ALET (Automated Labeling of Equipment and Tools): A Dataset, a Baseline and a Usecase for Tool Detection in the Wild
Fatih Can Kurnaz, Burak Hocao\u{g}lu, Mert Kaan Y{\i}lmaz, \.Idil, S\"ulo, and Sinan Kalkan (KOVAN Research Lab, Dept. of Computer Engineering,, Middle East Technical University, Ankara, Turkey)

TL;DR
This paper introduces METU-ALET, a comprehensive dataset for tool detection in real-world environments, evaluates several state-of-the-art detectors, and highlights challenges in detecting small or similar-looking tools, supporting future robotics research.
Contribution
Provides the first extensive dataset for tool detection in diverse real-world environments and benchmarks multiple deep detectors on this dataset.
Findings
Detectors struggle with small and visually similar tools.

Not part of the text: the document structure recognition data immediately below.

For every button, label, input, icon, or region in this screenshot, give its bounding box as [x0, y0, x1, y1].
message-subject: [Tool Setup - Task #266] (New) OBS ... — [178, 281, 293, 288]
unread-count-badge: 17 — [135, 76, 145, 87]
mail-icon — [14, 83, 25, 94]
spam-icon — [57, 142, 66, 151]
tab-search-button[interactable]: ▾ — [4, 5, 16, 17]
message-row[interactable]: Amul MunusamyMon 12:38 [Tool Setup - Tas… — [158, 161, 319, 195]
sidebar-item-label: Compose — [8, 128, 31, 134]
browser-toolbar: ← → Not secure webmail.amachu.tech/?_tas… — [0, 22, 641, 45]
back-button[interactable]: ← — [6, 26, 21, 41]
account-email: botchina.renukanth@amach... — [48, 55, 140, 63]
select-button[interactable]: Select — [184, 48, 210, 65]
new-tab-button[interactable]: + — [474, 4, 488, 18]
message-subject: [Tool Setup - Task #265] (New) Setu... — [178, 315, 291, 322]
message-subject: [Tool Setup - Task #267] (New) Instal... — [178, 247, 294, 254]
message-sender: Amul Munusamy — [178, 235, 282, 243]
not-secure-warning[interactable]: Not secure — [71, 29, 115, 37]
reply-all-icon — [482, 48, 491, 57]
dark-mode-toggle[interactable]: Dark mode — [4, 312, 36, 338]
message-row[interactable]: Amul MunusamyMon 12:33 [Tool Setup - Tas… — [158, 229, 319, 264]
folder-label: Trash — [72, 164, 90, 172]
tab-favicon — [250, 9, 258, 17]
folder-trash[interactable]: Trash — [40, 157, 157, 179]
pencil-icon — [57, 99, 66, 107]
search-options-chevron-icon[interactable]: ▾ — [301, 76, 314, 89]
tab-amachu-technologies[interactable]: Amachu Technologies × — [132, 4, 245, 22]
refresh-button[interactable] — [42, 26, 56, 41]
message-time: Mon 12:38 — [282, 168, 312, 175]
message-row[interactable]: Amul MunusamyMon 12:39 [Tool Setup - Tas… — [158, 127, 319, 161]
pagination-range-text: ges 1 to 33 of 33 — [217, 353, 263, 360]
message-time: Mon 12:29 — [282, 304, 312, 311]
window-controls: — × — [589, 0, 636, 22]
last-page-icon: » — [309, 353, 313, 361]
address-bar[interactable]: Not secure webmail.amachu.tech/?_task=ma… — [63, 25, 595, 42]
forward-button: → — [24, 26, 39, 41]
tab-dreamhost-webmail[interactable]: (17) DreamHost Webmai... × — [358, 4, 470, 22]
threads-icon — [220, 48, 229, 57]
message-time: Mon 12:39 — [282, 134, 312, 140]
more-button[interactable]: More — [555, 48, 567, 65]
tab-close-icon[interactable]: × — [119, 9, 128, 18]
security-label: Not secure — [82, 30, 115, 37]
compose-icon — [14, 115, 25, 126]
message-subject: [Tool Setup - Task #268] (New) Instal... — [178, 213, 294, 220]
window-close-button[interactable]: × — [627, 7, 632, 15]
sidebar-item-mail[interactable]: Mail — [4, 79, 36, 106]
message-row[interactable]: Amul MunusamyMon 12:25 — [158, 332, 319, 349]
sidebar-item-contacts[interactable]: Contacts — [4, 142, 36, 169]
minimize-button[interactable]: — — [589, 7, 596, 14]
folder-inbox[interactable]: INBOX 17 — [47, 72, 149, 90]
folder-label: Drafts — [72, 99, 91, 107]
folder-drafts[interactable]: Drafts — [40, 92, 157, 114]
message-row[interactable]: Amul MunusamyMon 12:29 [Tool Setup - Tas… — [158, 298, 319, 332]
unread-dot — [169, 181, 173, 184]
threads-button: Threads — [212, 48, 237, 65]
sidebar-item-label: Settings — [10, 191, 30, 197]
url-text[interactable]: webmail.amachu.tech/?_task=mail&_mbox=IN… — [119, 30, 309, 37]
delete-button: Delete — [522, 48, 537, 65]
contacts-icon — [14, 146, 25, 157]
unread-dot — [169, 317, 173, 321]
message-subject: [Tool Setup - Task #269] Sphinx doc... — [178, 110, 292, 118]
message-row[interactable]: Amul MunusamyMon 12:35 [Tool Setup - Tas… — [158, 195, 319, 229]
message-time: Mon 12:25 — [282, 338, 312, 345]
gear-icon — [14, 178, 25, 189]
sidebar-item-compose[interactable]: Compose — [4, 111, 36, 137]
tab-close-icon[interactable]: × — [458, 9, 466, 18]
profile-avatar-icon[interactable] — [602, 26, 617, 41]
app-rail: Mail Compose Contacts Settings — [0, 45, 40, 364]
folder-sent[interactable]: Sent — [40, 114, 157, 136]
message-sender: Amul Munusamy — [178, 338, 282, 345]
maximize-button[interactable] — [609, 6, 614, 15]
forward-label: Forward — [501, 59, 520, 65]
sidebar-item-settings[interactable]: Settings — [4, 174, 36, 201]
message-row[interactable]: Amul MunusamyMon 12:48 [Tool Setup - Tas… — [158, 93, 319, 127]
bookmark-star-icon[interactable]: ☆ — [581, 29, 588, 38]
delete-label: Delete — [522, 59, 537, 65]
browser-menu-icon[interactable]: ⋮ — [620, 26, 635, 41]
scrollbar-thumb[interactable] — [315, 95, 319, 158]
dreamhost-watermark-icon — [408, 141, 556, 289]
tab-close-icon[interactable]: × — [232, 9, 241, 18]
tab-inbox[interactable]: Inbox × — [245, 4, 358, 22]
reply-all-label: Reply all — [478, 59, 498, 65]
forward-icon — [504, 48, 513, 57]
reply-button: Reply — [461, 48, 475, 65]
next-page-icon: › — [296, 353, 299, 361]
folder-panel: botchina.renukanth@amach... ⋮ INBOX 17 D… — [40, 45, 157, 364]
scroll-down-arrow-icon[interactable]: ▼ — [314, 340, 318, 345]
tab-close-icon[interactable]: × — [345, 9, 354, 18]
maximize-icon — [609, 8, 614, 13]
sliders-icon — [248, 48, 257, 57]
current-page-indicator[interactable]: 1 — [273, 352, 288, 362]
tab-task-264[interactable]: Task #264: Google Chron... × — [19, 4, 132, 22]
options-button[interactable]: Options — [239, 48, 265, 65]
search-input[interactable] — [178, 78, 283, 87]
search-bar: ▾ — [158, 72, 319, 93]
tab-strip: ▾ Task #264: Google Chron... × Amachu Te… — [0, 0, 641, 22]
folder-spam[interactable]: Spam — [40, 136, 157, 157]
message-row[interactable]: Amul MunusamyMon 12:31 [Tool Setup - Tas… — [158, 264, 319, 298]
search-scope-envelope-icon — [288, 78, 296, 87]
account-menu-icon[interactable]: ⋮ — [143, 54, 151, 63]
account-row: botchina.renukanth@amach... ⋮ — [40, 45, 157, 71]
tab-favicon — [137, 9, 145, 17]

The dataset reveals challenges like occlusion and articulation.
Baseline models provide a starting point for future research.
Abstract
Robots collaborating with humans in realistic environments will need to be able to detect the tools that can be used and manipulated. However, there is no available dataset or study that addresses this challenge in real settings. In this paper, we fill this gap by providing an extensive dataset (METU-ALET) for detecting farming, gardening, office, stonemasonry, vehicle, woodworking and workshop tools. The scenes correspond to sophisticated environments with or without humans using the tools. The scenes we consider introduce several challenges for object detection, including the small scale of the tools, their articulated nature, occlusion, inter-class invariance, etc. Moreover, we train and compare several state of the art deep object detectors (including Faster R-CNN, Cascade R-CNN, RepPoint and RetinaNet) on our dataset. We observe that the detectors have difficulty in detecting…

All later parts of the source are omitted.